■ **Your objective**:
Which lines of the material hold the word "cell"? Copy each one.

■ **Source material**:
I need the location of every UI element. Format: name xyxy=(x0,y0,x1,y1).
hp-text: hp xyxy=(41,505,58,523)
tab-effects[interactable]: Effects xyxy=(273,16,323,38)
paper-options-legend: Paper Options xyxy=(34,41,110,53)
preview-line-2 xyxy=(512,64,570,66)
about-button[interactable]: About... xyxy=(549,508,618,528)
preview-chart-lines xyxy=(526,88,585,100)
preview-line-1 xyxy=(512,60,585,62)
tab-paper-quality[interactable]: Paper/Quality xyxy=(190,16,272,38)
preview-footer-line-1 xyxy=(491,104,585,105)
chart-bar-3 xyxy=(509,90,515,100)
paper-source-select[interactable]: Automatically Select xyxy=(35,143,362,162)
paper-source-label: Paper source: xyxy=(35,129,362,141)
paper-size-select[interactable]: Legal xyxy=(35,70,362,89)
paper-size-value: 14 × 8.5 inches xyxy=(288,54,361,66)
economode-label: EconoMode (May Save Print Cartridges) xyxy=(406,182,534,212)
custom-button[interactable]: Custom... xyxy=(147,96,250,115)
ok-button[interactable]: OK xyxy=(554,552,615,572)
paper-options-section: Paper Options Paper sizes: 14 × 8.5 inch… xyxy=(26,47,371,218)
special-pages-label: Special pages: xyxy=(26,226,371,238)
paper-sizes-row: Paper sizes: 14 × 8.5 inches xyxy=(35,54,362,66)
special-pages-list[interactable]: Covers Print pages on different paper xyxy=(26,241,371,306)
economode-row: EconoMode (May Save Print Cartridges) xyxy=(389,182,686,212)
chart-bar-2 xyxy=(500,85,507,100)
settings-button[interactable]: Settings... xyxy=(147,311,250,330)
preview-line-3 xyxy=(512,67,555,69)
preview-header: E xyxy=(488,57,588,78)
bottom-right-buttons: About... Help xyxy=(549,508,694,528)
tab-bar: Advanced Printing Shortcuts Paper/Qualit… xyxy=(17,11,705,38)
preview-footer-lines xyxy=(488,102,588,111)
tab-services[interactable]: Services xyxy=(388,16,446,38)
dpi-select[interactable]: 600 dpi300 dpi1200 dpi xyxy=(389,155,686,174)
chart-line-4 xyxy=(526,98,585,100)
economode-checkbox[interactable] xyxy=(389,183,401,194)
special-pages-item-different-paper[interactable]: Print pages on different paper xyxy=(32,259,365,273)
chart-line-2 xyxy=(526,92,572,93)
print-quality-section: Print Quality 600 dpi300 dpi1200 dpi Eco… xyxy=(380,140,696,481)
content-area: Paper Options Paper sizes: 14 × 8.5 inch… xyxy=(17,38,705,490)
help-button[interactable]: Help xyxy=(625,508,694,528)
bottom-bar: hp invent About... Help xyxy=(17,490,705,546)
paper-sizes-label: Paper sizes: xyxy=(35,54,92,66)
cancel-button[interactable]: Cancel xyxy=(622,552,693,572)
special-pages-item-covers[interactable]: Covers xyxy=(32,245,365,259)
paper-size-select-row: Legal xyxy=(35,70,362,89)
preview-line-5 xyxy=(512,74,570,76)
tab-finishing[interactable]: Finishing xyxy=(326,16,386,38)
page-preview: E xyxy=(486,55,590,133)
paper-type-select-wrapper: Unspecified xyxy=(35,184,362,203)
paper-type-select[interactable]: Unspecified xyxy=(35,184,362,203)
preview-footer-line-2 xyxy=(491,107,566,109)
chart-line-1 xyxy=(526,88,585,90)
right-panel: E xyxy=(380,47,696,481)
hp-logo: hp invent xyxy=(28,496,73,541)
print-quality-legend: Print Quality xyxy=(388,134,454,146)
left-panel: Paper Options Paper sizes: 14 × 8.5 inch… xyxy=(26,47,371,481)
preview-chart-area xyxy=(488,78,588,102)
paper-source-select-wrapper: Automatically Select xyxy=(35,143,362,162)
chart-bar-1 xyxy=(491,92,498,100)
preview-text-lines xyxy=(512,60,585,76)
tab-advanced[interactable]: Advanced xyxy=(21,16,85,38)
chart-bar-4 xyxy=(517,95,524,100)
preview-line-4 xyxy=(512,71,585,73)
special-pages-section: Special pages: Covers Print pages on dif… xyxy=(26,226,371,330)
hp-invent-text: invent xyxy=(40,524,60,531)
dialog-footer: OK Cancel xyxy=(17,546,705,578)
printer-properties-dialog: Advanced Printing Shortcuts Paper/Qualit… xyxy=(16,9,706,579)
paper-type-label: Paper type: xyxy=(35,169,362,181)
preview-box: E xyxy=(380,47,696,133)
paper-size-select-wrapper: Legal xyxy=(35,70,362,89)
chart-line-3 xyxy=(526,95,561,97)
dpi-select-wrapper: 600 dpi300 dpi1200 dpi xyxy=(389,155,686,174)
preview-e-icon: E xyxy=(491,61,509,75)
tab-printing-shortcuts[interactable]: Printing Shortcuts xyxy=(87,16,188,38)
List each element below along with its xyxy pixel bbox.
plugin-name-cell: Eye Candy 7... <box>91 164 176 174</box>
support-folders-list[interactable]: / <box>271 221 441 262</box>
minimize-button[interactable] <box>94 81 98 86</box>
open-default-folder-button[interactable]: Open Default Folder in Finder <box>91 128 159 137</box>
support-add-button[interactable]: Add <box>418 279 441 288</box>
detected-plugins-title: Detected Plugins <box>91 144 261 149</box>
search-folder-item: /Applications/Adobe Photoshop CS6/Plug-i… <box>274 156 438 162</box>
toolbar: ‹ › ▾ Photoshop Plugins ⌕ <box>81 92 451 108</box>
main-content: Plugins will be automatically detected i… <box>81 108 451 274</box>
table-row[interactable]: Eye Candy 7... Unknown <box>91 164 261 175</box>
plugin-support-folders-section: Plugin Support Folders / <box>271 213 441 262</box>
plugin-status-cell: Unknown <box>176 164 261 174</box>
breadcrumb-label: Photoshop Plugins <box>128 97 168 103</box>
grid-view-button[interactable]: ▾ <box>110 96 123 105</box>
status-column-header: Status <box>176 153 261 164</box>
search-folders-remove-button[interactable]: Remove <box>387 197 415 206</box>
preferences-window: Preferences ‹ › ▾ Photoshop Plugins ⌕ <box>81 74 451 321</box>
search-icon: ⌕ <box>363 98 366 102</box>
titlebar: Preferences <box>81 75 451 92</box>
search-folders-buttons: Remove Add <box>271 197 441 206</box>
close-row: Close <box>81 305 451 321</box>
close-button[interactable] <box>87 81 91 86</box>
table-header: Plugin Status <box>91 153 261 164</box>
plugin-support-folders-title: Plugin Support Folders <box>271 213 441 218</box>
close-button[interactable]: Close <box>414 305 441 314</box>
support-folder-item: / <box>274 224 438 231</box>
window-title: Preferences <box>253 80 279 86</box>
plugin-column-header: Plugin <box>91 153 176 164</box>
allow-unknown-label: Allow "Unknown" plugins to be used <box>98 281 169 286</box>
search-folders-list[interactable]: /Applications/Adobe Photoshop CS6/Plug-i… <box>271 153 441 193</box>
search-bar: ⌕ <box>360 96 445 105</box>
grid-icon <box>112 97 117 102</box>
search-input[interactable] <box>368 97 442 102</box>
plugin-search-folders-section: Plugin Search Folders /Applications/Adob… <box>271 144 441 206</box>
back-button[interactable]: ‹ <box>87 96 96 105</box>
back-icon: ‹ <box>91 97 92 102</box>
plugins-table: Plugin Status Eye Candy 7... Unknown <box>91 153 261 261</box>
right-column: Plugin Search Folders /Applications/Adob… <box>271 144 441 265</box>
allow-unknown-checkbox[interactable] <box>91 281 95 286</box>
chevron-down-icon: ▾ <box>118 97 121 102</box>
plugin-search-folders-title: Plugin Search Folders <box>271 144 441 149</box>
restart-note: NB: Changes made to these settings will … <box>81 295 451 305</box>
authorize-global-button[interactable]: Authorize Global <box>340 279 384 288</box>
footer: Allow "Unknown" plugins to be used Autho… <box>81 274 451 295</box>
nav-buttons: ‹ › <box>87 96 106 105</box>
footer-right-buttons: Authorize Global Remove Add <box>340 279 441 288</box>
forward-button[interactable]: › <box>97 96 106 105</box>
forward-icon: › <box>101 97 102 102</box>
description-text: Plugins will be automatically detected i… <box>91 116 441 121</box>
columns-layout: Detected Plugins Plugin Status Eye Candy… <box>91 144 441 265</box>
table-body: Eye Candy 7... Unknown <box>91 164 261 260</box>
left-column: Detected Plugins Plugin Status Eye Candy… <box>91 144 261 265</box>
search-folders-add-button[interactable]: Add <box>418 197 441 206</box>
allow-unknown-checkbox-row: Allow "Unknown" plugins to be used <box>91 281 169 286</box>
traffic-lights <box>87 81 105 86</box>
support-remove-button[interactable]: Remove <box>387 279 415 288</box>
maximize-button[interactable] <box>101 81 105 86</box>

■ **Your response**:
plugin-name-cell: Eye Candy 7... <box>91 164 176 174</box>
plugin-status-cell: Unknown <box>176 164 261 174</box>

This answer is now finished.